Page MenuHomePhabricator

Request to review privacy policy and rules
Closed, DeclinedPublic

Description

Hello,

I ported WikiSpy to my WikiLabs instance and it is ready to launch as beta/alpha - my plan is to show it to the world and hopefully attract people who would help me to improve the front-end.

Anyway, before I start advertising the website on reddit etc, I would like to ask for a review of my privacy policy and rules in accordance to WikiLabs rules. I would prefer to keep these documents minimal, but at the same time keep it all legally okay. Could somebody take a look at this and say if I need to add/change anything?

Thanks,
d33tah

Event Timeline

d33tah assigned this task to yuvipanda.
d33tah raised the priority of this task from to Medium.
d33tah updated the task description. (Show Details)
d33tah added a project: Cloud-Services.
d33tah added subscribers: jeremyb, Ricordisamoa, Sitic and 7 others.

A quick ping - I posted this five days ago and got no response. If noone speaks out until tomorrow, I will make a mailing list post.

Andrew set Security to None.

@d33tah, can you please attach said policy, or provide a link?

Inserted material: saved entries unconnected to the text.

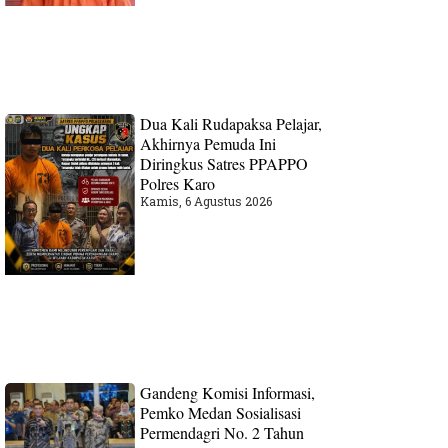
Dua Kali Rudapaksa Pelajar,
Akhirnya Pemuda Ini
Diringkus Satres PPAPPO
Polres Karo
Kamis, 6 Agustus 2026
Gandeng Komisi Informasi,
Pemko Medan Sosialisasi
Permendagri No. 2 Tahun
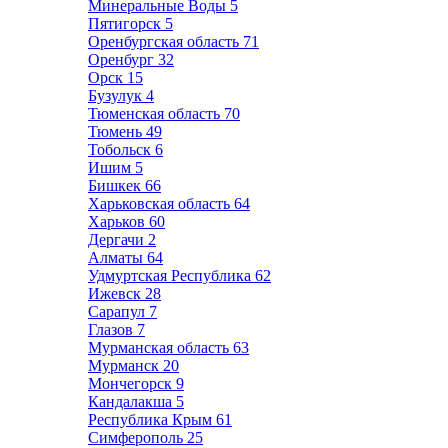
Минеральные Воды
5
Пятигорск
5
Оренбургская область
71
Оренбург
32
Орск
15
Бузулук
4
Тюменская область
70
Тюмень
49
Тобольск
6
Ишим
5
Бишкек
66
Харьковская область
64
Харьков
60
Дергачи
2
Алматы
64
Удмуртская Республика
62
Ижевск
28
Сарапул
7
Глазов
7
Мурманская область
63
Мурманск
20
Мончегорск
9
Кандалакша
5
Республика Крым
61
Симферополь
25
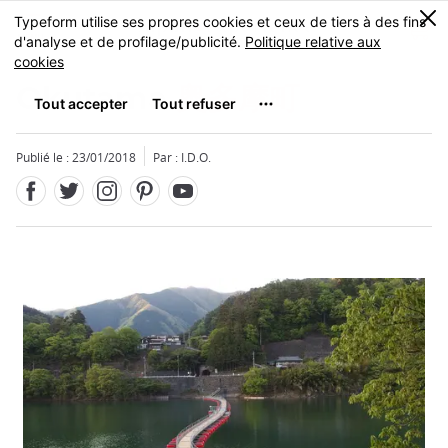
Facebook
Twitter
Instagram
Pinterest
Youtube
Skip
0
MENU
to
main
content
Okutama
奥多摩町
Publié le : 23/01/2018
Par : I.D.O.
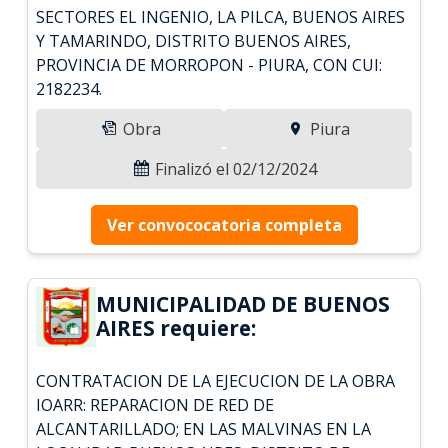
SECTORES EL INGENIO, LA PILCA, BUENOS AIRES
Y TAMARINDO, DISTRITO BUENOS AIRES,
PROVINCIA DE MORROPON - PIURA, CON CUI:
2182234.
Obra
Piura
Finalizó el 02/12/2024
Ver convococatoria completa
MUNICIPALIDAD DE BUENOS
AIRES requiere:
CONTRATACION DE LA EJECUCION DE LA OBRA
IOARR: REPARACION DE RED DE
ALCANTARILLADO; EN LAS MALVINAS EN LA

What does "additional terms" mean?

What statistics do you have in mind? Can you run your stats, aggregation, etc. regularly and then toss the raw input when those have been generated? or do you intend to keep the IPs forever?

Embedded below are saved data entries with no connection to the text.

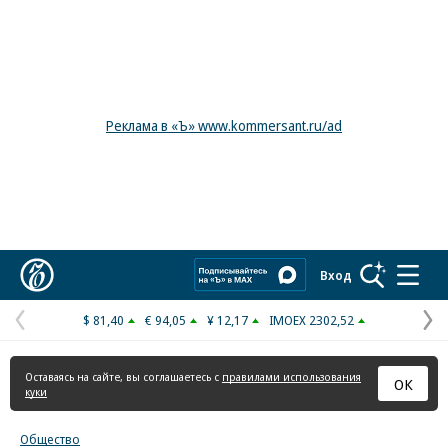
Реклама в «Ъ» www.kommersant.ru/ad
Коммерсантъ
Вход
$ 81,40
€ 94,05
¥ 12,17
IMOEX 2302,52
Предыдущая
С
страница
с
Оставаясь на сайте, вы соглашаетесь с
правилами использования
ОК
куки
Общество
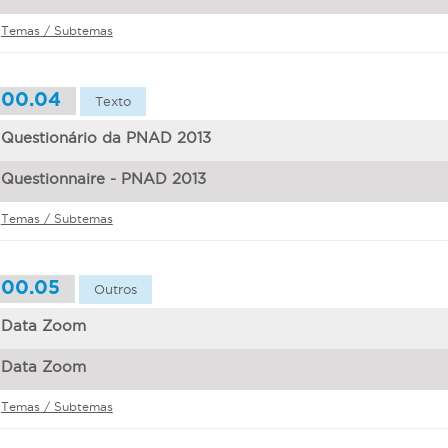
Temas / Subtemas
00.04
Texto
Questionário da PNAD 2013
Questionnaire - PNAD 2013
Temas / Subtemas
00.05
Outros
Data Zoom
Data Zoom
Temas / Subtemas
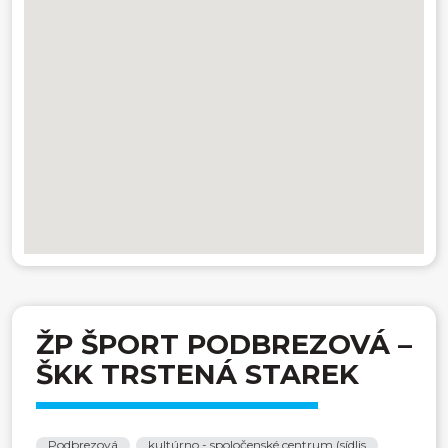
ŽP ŠPORT PODBREZOVÁ –
ŠKK TRSTENÁ STAREK
Podbrezová
kultúrno - spoločenské centrum (sídlis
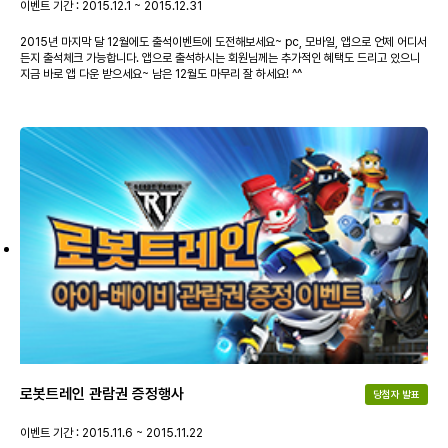
이벤트 기간 : 2015.12.1 ~ 2015.12.31
2015년 마지막 달 12월에도 출석이벤트에 도전해보세요~ pc, 모바일, 앱으로 언제 어디서
든지 출석체크 가능합니다. 앱으로 출석하시는 회원님께는 추가적인 혜택도 드리고 있으니
지금 바로 앱 다운 받으세요~ 남은 12월도 마무리 잘 하세요! ^^
로봇트레인 관람권 증정행사
당첨자 발표
이벤트 기간 : 2015.11.6 ~ 2015.11.22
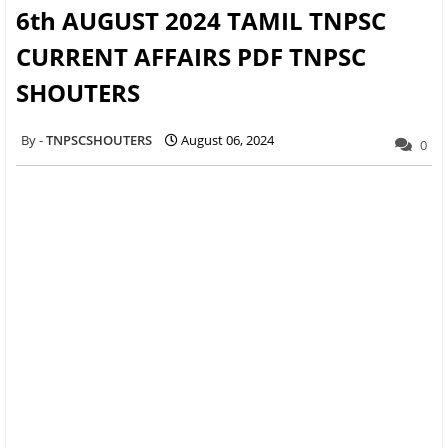
6th AUGUST 2024 TAMIL TNPSC
CURRENT AFFAIRS PDF TNPSC
SHOUTERS
TNPSCSHOUTERS
August 06, 2024
0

Unless somebody suggests me how can I implement the current functionality without keeping the IPs forever, I think that I would have to. As for additional terms - this is copied from en.wikipedia.org footer.

As for the statistics, right now I am recording the IPs in the database in order to mark who watched which article in order to count unique views. Removing the IP would lead to the risk that I would count the same user twice.

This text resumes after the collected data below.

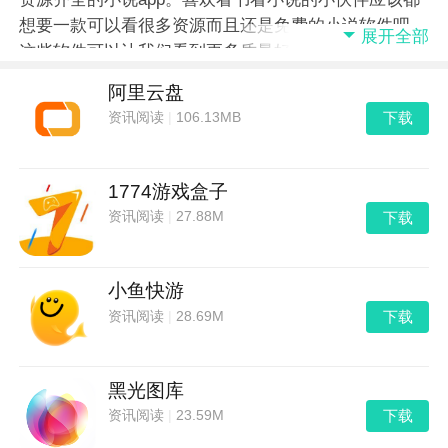
想要一款可以看很多资源而且还是免费的小说软件吧，
展开全部
这些软件可以让我们看到更多质量好资源齐的小说，还
有更多不错的功能可以使用，那么大家知道都有哪些比
阿里云盘
较齐全的小说软件吗，快来看一看吧！
下载
资讯阅读
|
106.13MB
1774游戏盒子
下载
资讯阅读
|
27.88M
小鱼快游
下载
资讯阅读
|
28.69M
黑光图库
下载
资讯阅读
|
23.59M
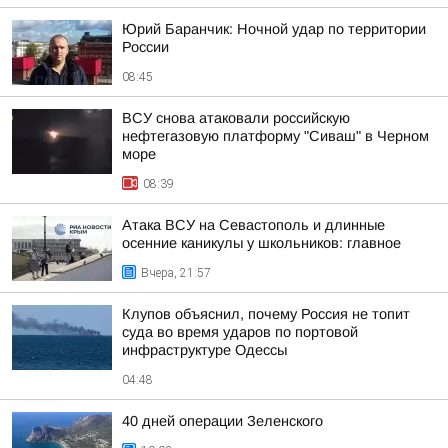
Юрий Баранчик: Ночной удар по территории
России
08:45
ВСУ снова атаковали российскую
нефтегазовую платформу "Сиваш" в Черном
море
08:39
Атака ВСУ на Севастополь и длинные
осенние каникулы у школьников: главное
Вчера, 21:57
Клупов объяснил, почему Россия не топит
суда во время ударов по портовой
инфраструктуре Одессы
04:48
40 дней операции Зеленского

You'll need to be considerably more precise in your privacy policy. You need to enumerate precisely what data you collect, how long you keep it, and how you will be using it.

In addition, as stated in the Labs Terms of Use, you need to get positive acknowledgement from the user about this before any data is collected.

Thanks coren! I will update the privacy policy to explain that (can I keep the IP list indefinitely?) and modify my program to ask whether it is okay to track unique views. Once I do that, I will just let you know in this ticket again, okay?

As for the statistics, right now I am recording the IPs in the database in order to mark who watched which article in order to count unique views. Removing the IP would lead to the risk that I would count the same user twice.

Unless usage statistics are the main part of your app, I'd say: just drop them.

In a way they are. I wanted to avoid authentication etc., but at the same time I plan to show a lot of potentially useless output to the users, so I need some way to tell interesting content apart. I decided to go for counting unique IPs because I expect this to be difficult to abuse - what do you think about it?

I still don't understand exactly why/how you're using IPs or making logs unique. So therefore also don't see why people would abuse it or even what abuse would mean, how that would benefit them or harm you.

How about using short lived (12-48 hrs?) cookies with random IDs or UUIDs?

Here's my thinking: I want a system that lets me separate interesting content from unimportant one. I assume that some of the things users will find will be unconvenient to third parties that would prefer that the users would not see those (think of NYPD editing articles about their brutality). For this reason, I decided to avoid the upvote/downvote system. I also didn't want captchas. Instead, I created a system where I keep track of unique IPs visiting the pages. This way, if someone wants to "hide" a particular edit, he needs to add random noise to a lot of other articles. For that, he needs to control the number of IPs proportional to the popularity of the entry he wants to hide.

Short-lived cookies wouldn't help there because you could always remove them and get another ones, which would let you add the noise I described above.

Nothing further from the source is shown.